Heras has a rich history. In a series of articles, we look back at some of the key developments in our history. In part 4 we talked about Heras’ development into a professional sales organisation, a period in which turnover reached unprecedented levels. In part 5, you can read about the company’s relocation to Oirschot and how Frans Ruigrok succeeds in attracting skilled workers.
Heras – a flagship fencing company
In the early 1960s Heras becomes market leader in its segment. Customers such as the Nederlandse Aardolie Maatschappij (NAM), the Dutch Railways and the Government Buildings Agency depend on the company from Eindhoven to meet their fencing needs. Heras is bursting at the seams and starts searching for a new location.
Aside from its rapid growth, there are other factors influencing Heras’ decision to relocate, such as the company’s export plans and the fact that it is struggling to find qualified workers in Eindhoven. Talks are held with the municipalities of Geldermalsen, Zevenaar, Didam and Culemborg, but the Eindhoven region turns out to be the most ideal. Its excellent road network connections to Belgium and Germany make it a prime location for future export activities. Heras founder Frans Ruigrok eventually discovers Oirschot, a town situated where the Wilhelmina canal and the yet-to-be-built A58 motorway meet. From here, raw materials for the concrete factory such as sand and gravel can be delivered cheaply by water, and the final products can be transported by road in every direction.
The new concrete factory is completed in 1964, followed by the metal workshop in 1965 and the office building in 1966. The entire operation goes as planned, smooth and without a hitch. On Friday, the office staff finish their work at the Rondweg in Eindhoven and on Monday they start their new week in Oirschot. Heras presently has 60 employees and a turnover of six million guilders. At the official opening of the new building, Ruigrok in his speech refers to Heras as the Netherlands’ flagship fencing company. Jan Franssen, chairman of the staff association, is next to speak. He seizes the opportunity to elaborate on the words of the big boss. ‘Heras may be a beautiful flagship with a good captain, but without participation in decision-making there’s always a risk of sailing off course.’ These words would mark the starting signal for the establishment of Heras’ Works Council.

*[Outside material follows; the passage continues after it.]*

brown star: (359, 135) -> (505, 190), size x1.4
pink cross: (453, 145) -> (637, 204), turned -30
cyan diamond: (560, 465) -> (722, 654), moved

A sceptical, wait-and-see attitude
In the run-up to the 1964 relocation, Heras decides to stop hiring staff from Eindhoven. Instead, the company attempts to find new employees in Oirschot. Informational evenings are held, but they are not well attended. The residents of Oirschot are not familiar with the industry and worry about the effect of Heras on life in the village. Fathers visit the evenings to check out the company before letting their daughters apply for a job. The people of Oirshot are sceptical, to say the least. Sales leader Herman Wijn recalls: ‘People applied for a job up to two years after we opened our doors in Oirshot. These were the same people who had sized us up at the informational evenings. The few locals who dared to jump on board received a full travel allowance and were sent to the Rondweg in Eindhoven to learn on location.’

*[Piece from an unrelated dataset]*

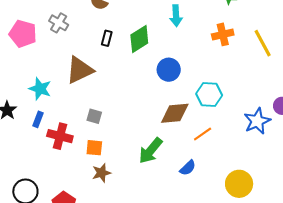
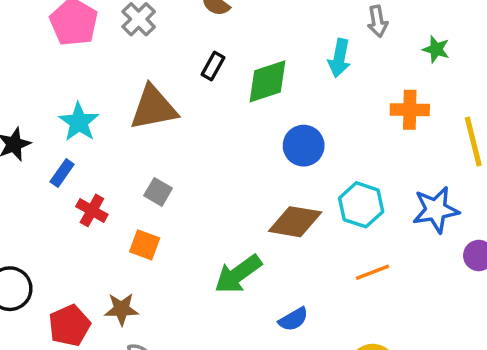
blue star: (257, 121) -> (436, 210), moved
orange line: (203, 134) -> (373, 272), moved
red cross: (60, 136) -> (92, 210), size x0.7
brown star: (101, 173) -> (121, 309), moved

Working with subcontractors
In the year in which Heras prepares for the move to Oirshot, Ruigrok introduces an assembly concept with regular subcontractors. The idea came to Ruigrok after a rival company was bought up. Heras is asked to install an extremely heavy, seven kilometre-long fence around the BP refinery in Europoort with square concrete piles. Ruigrok hires a subcontractor, Van Lierop from Heeze, to do the job. The installation takes place under very difficult circumstances, but Van Lierop’s staff are inventive in coming up with effective solutions, present themselves well and stand for what they do. From that time on, Van Lierop is hired for assembly work, which is carried out under the Heras flag, using Heras cars and material. Van Lierop receives a fixed assembly price for each type of fence. From now on, Ruigrok works with independent assembly teams which, at a stroke, resolves his personnel problems.